How often do we hear screams “head for the hills, sea levels are rising fast!” from alarmists like James Extreme Hansen of GISS and Stefan Rahmstorf of the Potsdam Institute for Climate Impact Research (PIK)?
Yet, study after study show that there is no evidence of accelerating sea level rise. All sea level fluctuations are within the normal range of variation. Nothing unusual is happening.
The latest study is by Albrecht et al 2011, Determining sea level change in the German Bight appearing in the journal Ocean Dynamics 61: 2037-2050. Hat-tip: http://www.co2science.org.

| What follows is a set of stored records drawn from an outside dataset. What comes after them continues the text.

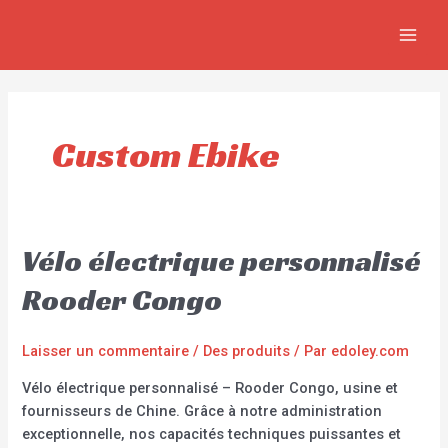
Aller
MAIN
au
MEN
contenu
Custom Ebike
Vélo électrique personnalisé
Rooder Congo
Laisser un commentaire
/
Des produits
/ Par
edoley.com
Vélo électrique personnalisé – Rooder Congo, usine et
fournisseurs de Chine. Grâce à notre administration
exceptionnelle, nos capacités techniques puissantes et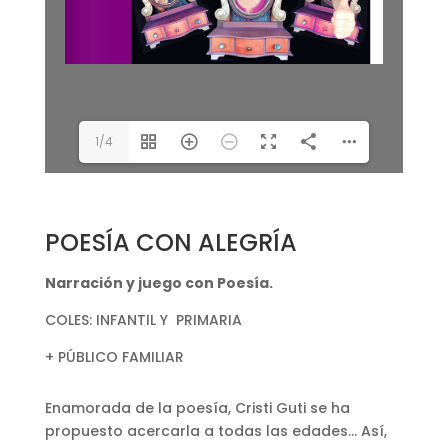
1/4
POESÍA CON ALEGRÍA
Narración y juego con Poesía.
COLES: INFANTIL Y PRIMARIA
+ PÚBLICO FAMILIAR
Enamorada de la poesía, Cristi Guti se ha
propuesto acercarla a todas las edades… Así,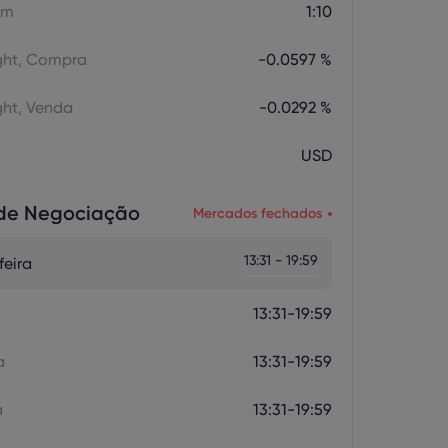
em
1:10
ght, Compra
-0.0597 %
ght, Venda
-0.0292 %
USD
 de Negociação
Mercados fechados
13:31 - 19:59
eira
13:31-19:59
a
13:31-19:59
a
13:31-19:59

The study focused on regional mean sea level (RMSL) in the German Bight of the North Sea. Albrecht et al based their work on homogenized annual mean sea level data for the period 1843-2008 acquired by 15 tide gauges.

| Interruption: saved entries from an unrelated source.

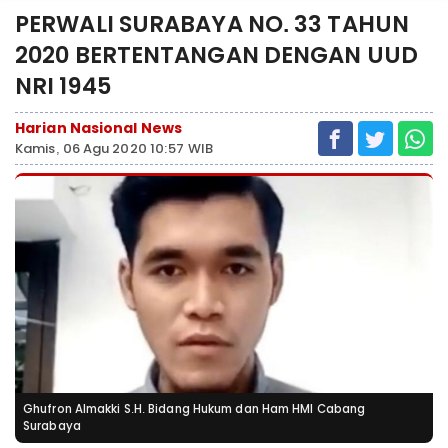
PERWALI SURABAYA NO. 33 TAHUN
2020 BERTENTANGAN DENGAN UUD
NRI 1945
Harian Nasional News
Kamis, 06 Agu 2020 10:57 WIB
Ghufron Almakki S.H. Bidang Hukum dan Ham HMI Cabang
Surabaya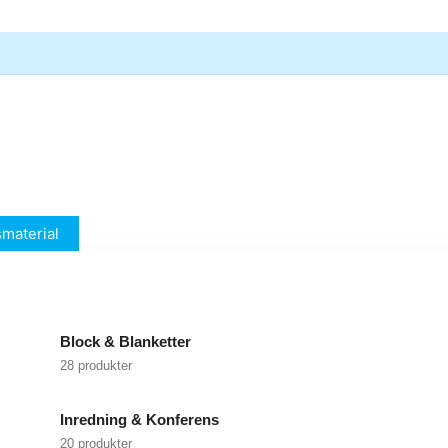
material
Block & Blanketter
28 produkter
Inredning & Konferens
20 produkter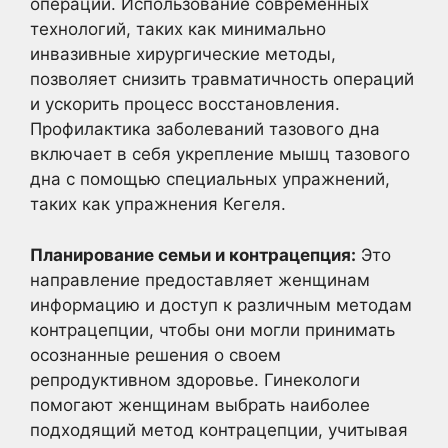
операций. Использование современных
технологий, таких как минимально
инвазивные хирургические методы,
позволяет снизить травматичность операций
и ускорить процесс восстановления.
Профилактика заболеваний тазового дна
включает в себя укрепление мышц тазового
дна с помощью специальных упражнений,
таких как упражнения Кегеля.
Планирование семьи и контрацепция:
Это
направление предоставляет женщинам
информацию и доступ к различным методам
контрацепции, чтобы они могли принимать
осознанные решения о своем
репродуктивном здоровье. Гинекологи
помогают женщинам выбрать наиболее
подходящий метод контрацепции, учитывая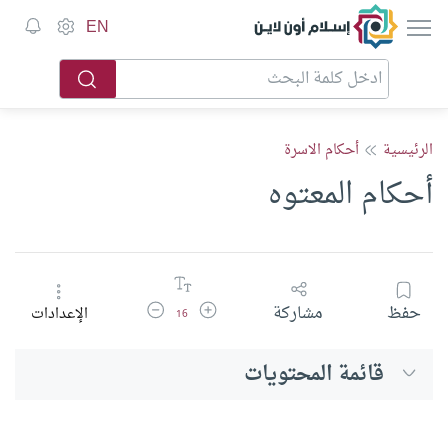
إسلام أون لاين
EN
الرئيسية
أحكام الاسرة
أحكام المعتوه
زيادة حجم الخط
تقليل حجم الخط
حفظ
مشاركة
الإعدادات
16
قائمة المحتويات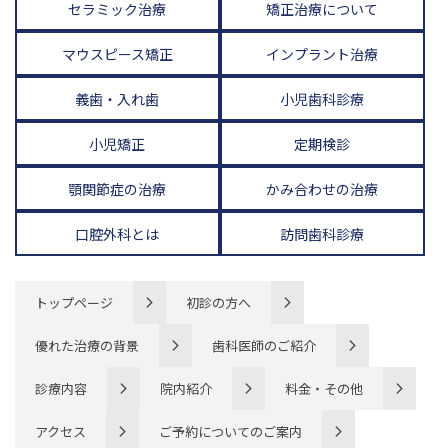
セラミック治療
矯正治療について
マウスピース矯正
インプラント治療
義歯・入れ歯
小児歯科診療
小児矯正
定期検診
顎関節症の治療
かみ合わせの治療
口腔外科とは
訪問歯科診療
トップページ
初診の方へ
優れた治療の背景
歯科医師のご紹介
診療内容
院内紹介
料金・その他
アクセス
ご予約についてのご案内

According to CO2 Science, the authors determined that “regional mean sea level increased at rates between 1.64 and 1.74 mm/year with a 90% confidence range of 0.28 mm/year in each case.” As for an acceleration in RMSL rise within the past few decades, CO2 Science writes:
…they note that in terms of 20-year trends, the most recent rates are ‘relatively high.’ However, they report that these rates “are not unusual and that similar rates could also be identified earlier in the record.”
I don’t recall seeing anything about this in the papers on on TV. The authors also note:
…the same conclusion concerning a possible acceleration in the recent past was drawn by Haigh et al. (2009) for the North Sea region of the English Channel.”
A press release by the Institute of Coastal Research at the Helmholtz Center in Geesthacht, Germany also said the same 2 months ago, based on the same data I assume (emphasis added):
A group of Geesthacht coastal researchers, together with engineers from the University of Siegen, has recently carried out an analysis of the rise in sea levels in the German Bight. All reliable water level measurements were evaluated for the first time, in order to determine how the mean sea level of the German Bight has changed. According to this evaluation, the sea level rose by approx. 20 centimetres in the last century, in recent times higher than in the years around 1960. However, similarly high increases in levels also occurred in the first half of the 20th century. They are, therefore, not unusual.”
There seem to be natural cycles at work here.
And strange on how all the models show acceleration, but the real data do not.